**Task data**
------------
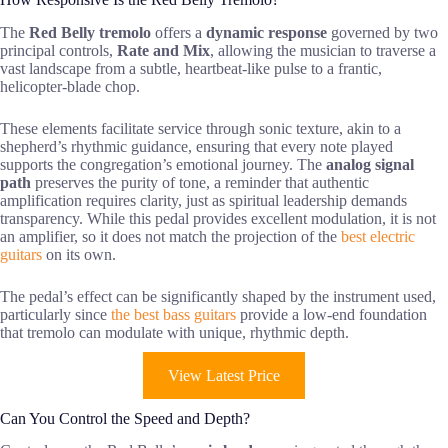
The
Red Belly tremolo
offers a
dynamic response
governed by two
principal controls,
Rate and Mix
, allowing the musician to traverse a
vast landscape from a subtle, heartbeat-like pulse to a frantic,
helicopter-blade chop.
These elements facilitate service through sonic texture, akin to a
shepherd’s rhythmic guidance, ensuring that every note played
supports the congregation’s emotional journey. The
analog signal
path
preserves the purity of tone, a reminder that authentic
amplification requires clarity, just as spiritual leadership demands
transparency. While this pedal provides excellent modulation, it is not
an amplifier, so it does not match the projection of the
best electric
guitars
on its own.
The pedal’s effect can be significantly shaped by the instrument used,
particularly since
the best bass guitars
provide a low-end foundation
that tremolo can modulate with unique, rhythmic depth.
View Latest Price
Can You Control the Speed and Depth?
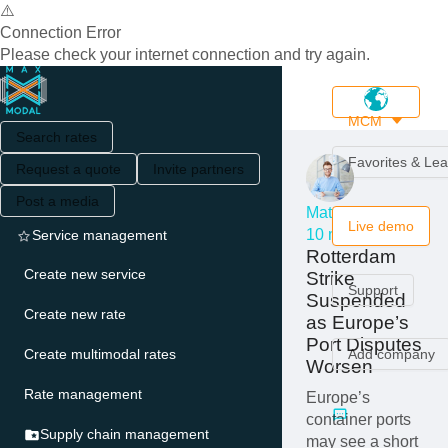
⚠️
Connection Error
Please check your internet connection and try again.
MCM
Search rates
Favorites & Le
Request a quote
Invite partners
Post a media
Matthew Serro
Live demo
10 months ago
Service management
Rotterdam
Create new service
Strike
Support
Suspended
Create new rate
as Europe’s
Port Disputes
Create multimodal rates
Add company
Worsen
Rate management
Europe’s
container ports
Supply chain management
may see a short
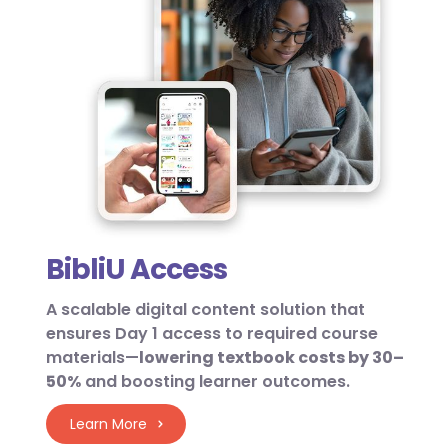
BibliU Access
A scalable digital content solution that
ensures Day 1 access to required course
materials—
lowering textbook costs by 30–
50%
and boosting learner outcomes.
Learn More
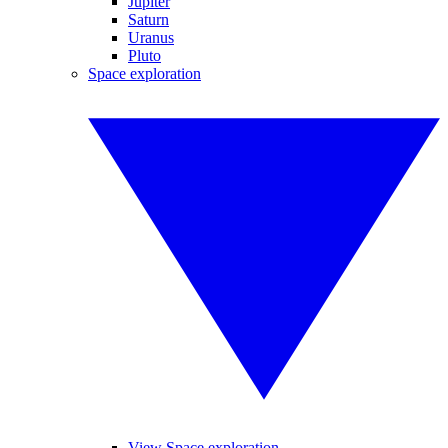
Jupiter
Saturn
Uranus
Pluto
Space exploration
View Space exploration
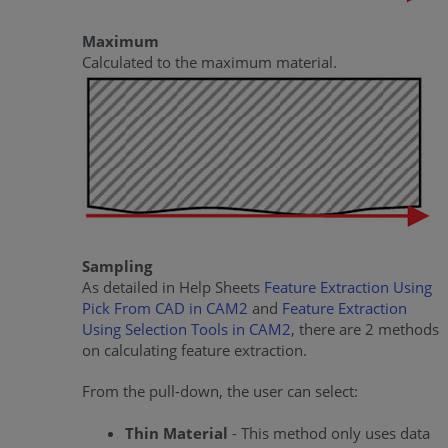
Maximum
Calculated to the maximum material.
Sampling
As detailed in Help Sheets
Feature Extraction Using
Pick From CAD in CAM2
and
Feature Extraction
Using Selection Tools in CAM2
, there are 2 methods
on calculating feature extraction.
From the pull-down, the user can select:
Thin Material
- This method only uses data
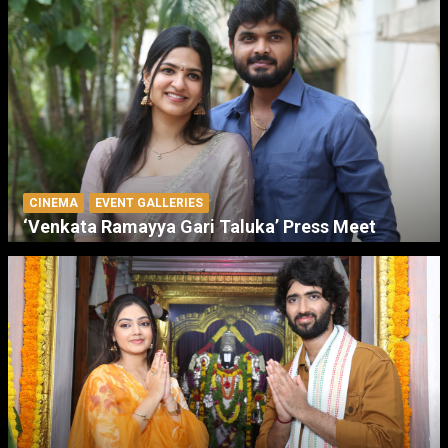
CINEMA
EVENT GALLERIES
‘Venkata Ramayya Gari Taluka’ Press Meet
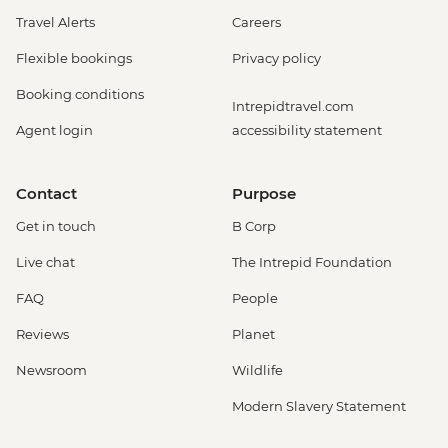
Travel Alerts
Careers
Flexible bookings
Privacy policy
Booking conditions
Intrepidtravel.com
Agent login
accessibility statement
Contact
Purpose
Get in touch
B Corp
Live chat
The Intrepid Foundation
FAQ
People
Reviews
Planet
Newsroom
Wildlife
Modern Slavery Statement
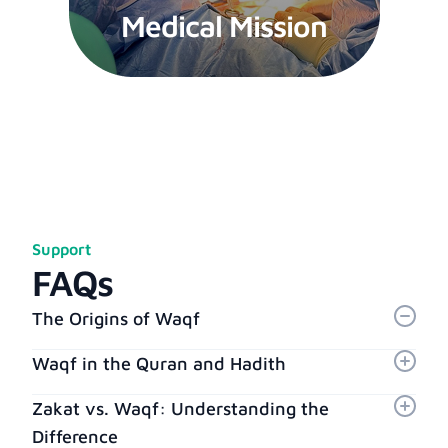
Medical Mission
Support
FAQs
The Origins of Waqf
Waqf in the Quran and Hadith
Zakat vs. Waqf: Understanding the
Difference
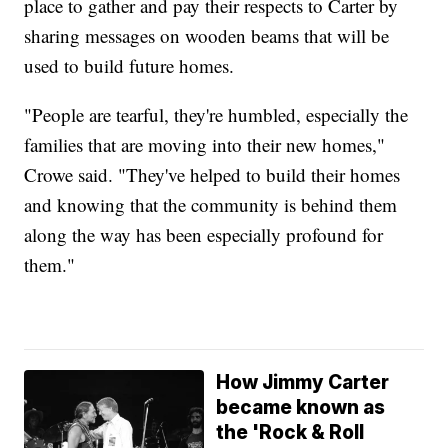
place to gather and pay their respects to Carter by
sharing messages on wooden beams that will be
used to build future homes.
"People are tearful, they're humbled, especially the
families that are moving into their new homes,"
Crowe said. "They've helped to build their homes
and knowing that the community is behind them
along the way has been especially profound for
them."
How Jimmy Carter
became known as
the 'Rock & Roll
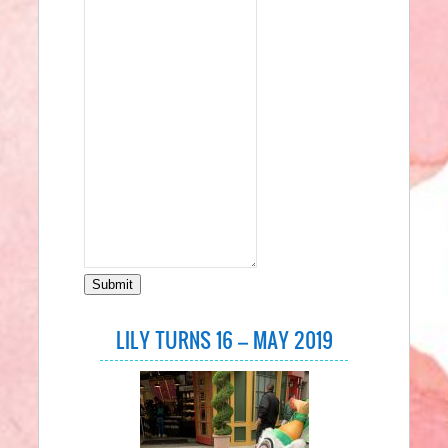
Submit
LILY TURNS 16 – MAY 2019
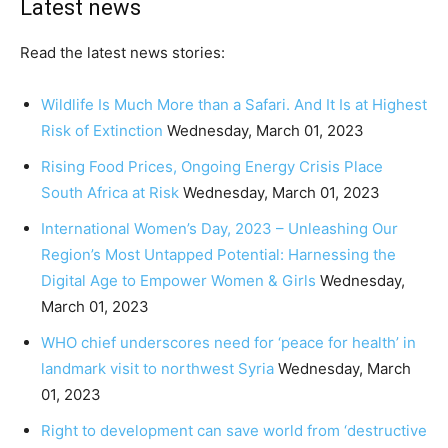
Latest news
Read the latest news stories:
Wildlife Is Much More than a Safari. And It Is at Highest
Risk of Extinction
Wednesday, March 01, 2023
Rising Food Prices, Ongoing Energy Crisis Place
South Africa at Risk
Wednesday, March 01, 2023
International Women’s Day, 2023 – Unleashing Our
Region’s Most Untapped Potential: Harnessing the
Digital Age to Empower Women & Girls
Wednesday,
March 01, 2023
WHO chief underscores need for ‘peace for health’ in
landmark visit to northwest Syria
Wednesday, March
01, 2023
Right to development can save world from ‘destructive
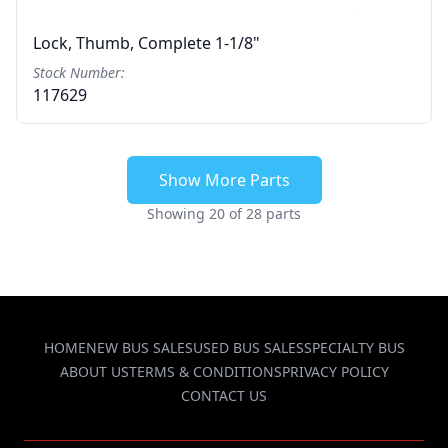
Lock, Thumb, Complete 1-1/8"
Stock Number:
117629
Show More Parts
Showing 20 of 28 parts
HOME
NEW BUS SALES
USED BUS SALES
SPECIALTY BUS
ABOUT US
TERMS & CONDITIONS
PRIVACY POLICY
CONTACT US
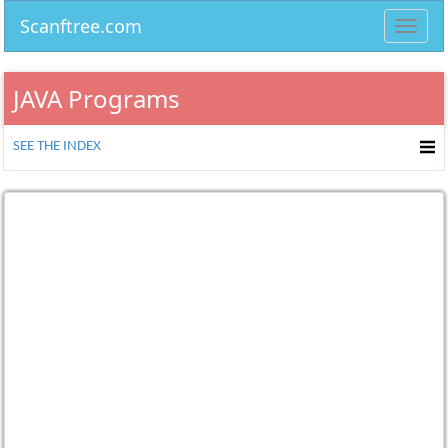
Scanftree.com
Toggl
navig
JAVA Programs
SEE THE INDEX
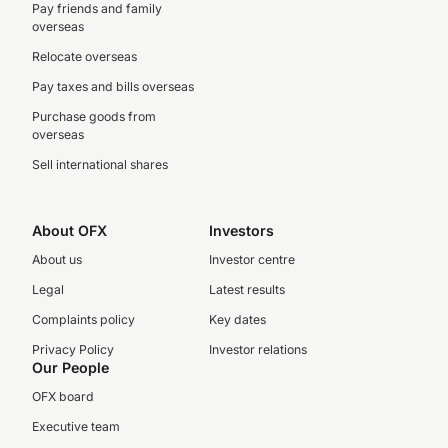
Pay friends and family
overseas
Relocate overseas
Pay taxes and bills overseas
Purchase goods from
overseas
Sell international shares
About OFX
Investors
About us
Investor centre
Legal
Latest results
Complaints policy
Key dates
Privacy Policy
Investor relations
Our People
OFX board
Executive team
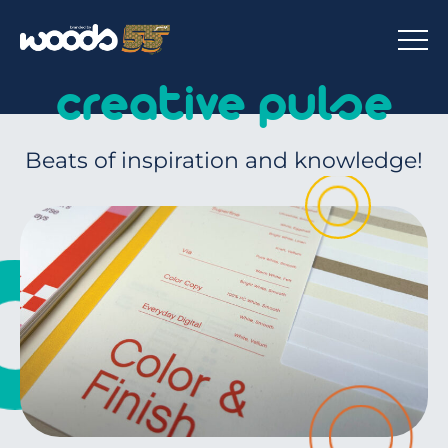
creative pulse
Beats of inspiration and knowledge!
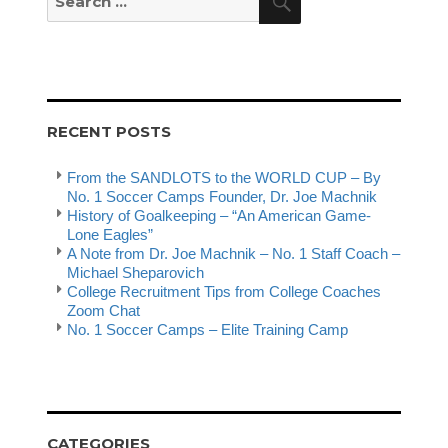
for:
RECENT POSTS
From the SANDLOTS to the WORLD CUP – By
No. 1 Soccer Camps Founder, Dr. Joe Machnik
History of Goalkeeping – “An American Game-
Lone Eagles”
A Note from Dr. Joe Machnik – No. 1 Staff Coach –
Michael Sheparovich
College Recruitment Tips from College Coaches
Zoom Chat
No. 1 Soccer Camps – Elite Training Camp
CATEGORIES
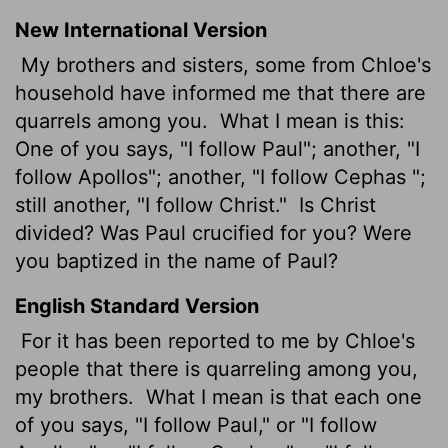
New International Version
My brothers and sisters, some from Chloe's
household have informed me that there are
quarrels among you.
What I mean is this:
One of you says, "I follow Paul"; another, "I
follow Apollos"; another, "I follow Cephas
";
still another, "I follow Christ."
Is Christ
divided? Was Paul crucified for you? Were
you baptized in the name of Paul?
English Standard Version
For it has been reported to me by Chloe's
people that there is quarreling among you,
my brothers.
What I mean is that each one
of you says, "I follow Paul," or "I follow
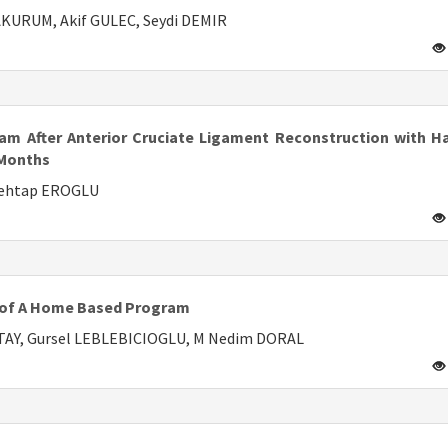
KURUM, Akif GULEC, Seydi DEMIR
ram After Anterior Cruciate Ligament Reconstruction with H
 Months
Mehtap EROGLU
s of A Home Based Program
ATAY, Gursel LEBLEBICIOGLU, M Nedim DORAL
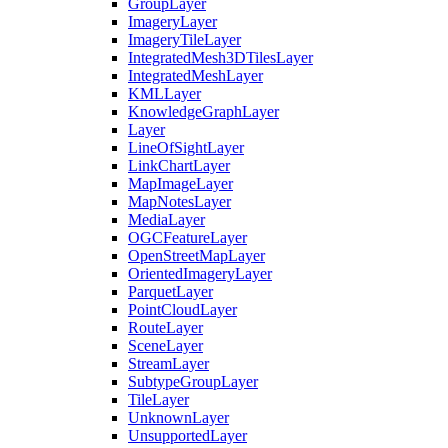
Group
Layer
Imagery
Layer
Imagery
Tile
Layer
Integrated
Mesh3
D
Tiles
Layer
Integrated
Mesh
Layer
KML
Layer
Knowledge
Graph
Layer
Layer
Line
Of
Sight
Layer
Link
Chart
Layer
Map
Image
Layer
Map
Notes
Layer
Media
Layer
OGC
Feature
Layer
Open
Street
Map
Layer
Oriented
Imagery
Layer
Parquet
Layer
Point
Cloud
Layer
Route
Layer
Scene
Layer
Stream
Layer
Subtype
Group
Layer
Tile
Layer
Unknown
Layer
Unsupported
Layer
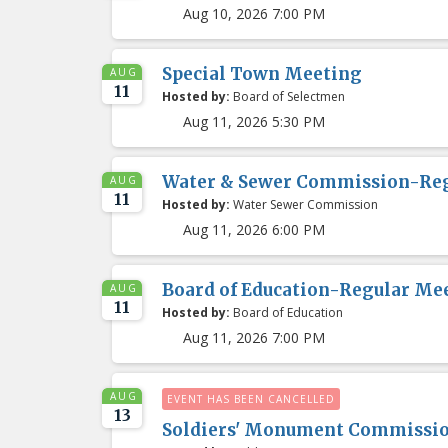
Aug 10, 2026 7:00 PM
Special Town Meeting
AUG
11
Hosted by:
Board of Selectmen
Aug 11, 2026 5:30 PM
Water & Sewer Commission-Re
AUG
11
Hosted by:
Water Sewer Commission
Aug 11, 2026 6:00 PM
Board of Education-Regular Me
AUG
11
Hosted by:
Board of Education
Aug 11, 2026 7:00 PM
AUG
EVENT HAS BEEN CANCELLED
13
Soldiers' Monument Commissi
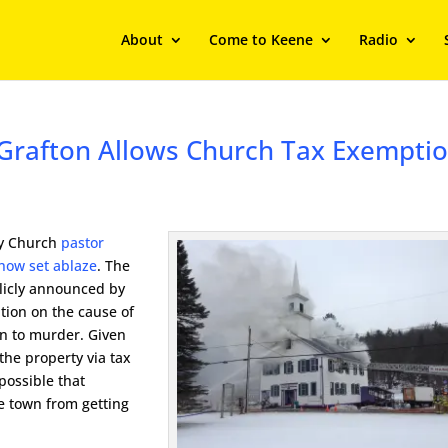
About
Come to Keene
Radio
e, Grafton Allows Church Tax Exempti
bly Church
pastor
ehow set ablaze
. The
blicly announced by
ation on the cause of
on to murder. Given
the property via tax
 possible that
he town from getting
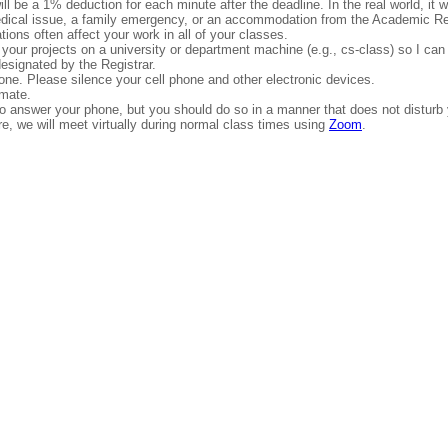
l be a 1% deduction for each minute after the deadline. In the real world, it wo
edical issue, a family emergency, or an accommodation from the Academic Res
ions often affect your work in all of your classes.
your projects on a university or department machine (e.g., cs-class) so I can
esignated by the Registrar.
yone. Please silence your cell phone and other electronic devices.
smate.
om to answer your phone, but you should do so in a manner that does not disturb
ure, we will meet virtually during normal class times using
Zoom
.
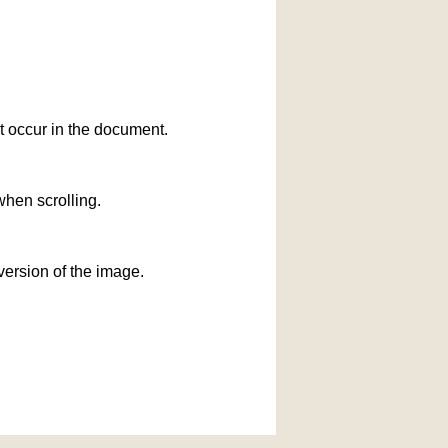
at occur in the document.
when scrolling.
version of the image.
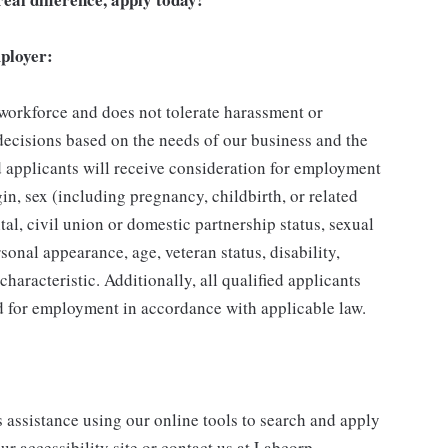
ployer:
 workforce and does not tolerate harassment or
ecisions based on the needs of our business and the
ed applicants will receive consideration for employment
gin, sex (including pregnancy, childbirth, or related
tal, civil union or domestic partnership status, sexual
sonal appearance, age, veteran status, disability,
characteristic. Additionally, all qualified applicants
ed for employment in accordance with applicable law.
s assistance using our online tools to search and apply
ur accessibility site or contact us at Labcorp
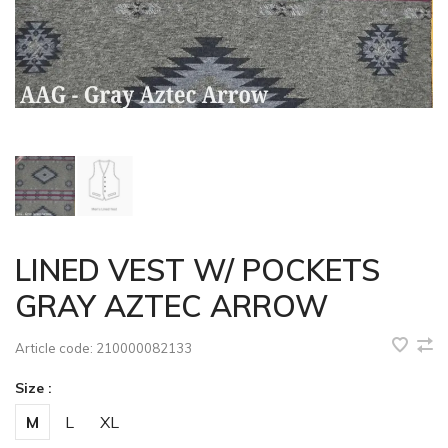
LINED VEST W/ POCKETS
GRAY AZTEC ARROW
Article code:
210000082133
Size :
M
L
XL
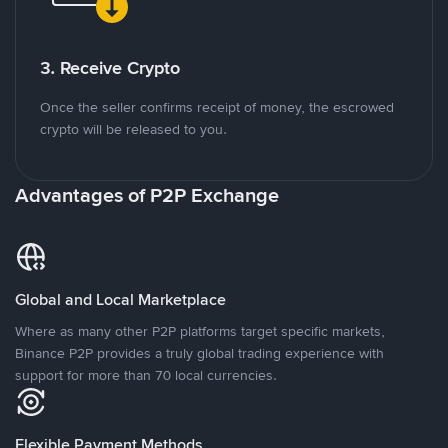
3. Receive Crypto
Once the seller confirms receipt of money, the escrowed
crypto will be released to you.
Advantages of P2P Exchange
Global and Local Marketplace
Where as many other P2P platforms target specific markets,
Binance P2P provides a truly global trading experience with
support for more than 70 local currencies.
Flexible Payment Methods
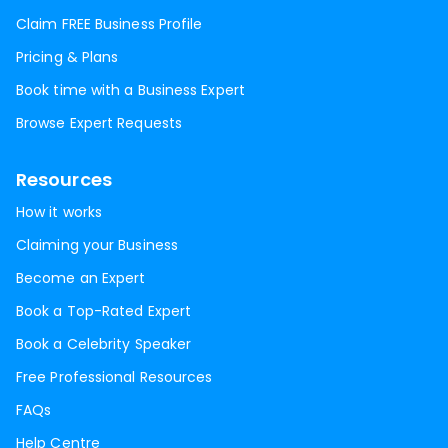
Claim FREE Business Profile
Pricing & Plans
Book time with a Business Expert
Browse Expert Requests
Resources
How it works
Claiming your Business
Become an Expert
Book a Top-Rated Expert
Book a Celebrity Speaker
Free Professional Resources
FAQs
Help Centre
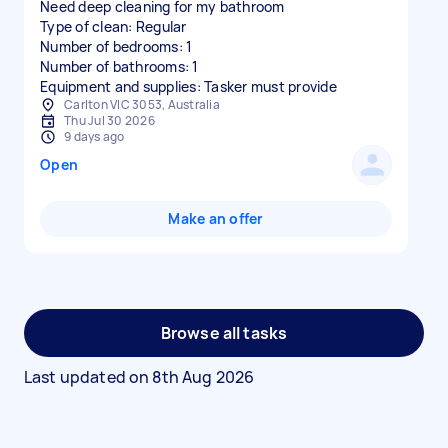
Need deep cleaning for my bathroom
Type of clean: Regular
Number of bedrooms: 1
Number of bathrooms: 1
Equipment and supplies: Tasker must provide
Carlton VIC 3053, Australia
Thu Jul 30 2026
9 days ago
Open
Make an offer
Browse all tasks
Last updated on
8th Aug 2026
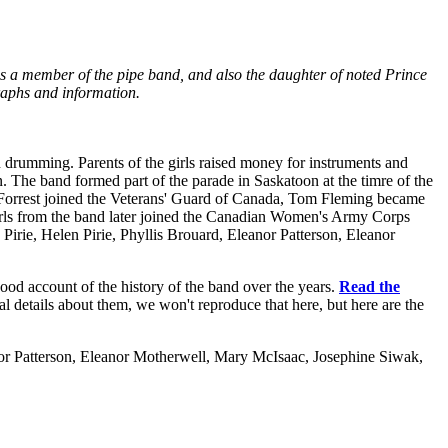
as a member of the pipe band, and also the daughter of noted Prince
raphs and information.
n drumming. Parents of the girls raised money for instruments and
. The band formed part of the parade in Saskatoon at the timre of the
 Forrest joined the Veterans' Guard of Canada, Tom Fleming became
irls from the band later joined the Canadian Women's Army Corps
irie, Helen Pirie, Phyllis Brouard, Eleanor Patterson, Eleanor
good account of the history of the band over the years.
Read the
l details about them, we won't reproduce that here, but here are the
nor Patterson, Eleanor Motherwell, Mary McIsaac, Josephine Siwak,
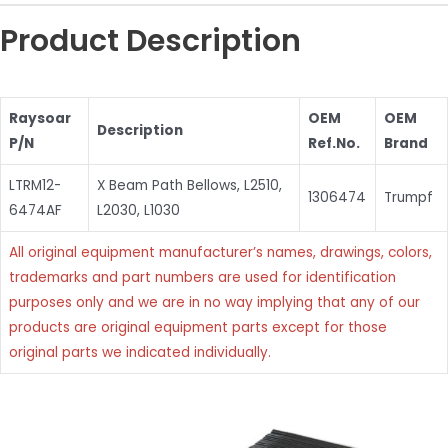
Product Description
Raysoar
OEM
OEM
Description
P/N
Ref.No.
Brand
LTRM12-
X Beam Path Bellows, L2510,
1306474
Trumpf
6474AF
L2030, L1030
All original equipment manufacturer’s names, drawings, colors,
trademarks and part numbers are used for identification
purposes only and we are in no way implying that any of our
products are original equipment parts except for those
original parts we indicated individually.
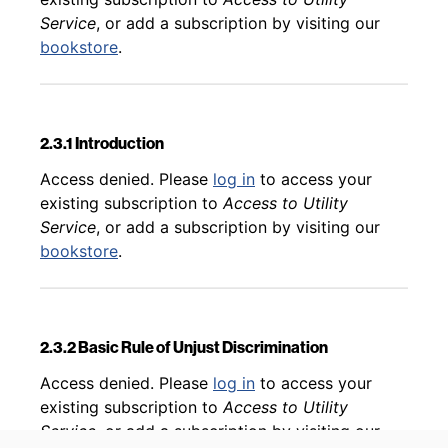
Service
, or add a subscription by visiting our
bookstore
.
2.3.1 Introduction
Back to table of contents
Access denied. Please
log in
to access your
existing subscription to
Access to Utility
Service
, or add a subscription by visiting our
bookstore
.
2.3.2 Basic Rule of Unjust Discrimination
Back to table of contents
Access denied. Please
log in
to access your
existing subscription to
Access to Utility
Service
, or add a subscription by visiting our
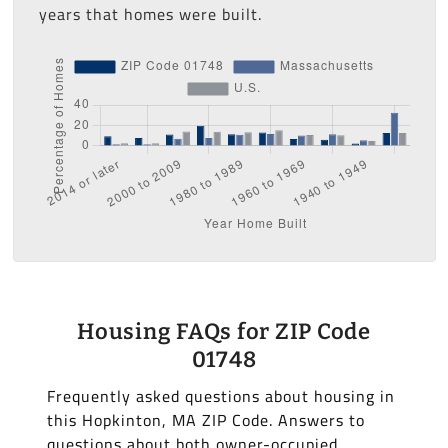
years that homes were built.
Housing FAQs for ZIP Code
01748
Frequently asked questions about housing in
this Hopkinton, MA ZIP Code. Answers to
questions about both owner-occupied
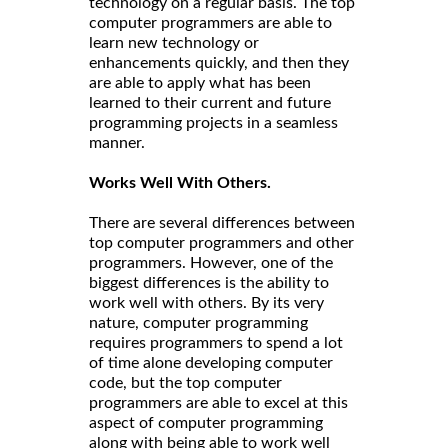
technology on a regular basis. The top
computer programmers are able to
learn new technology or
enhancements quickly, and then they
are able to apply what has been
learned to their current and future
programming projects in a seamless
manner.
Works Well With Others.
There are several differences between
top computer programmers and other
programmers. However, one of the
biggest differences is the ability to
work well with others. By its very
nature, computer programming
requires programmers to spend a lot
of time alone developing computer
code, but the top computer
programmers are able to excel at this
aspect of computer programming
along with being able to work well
------------
**What is required**
What is needed is a single number: how many lines of the data contain the word "their".

**Result**
4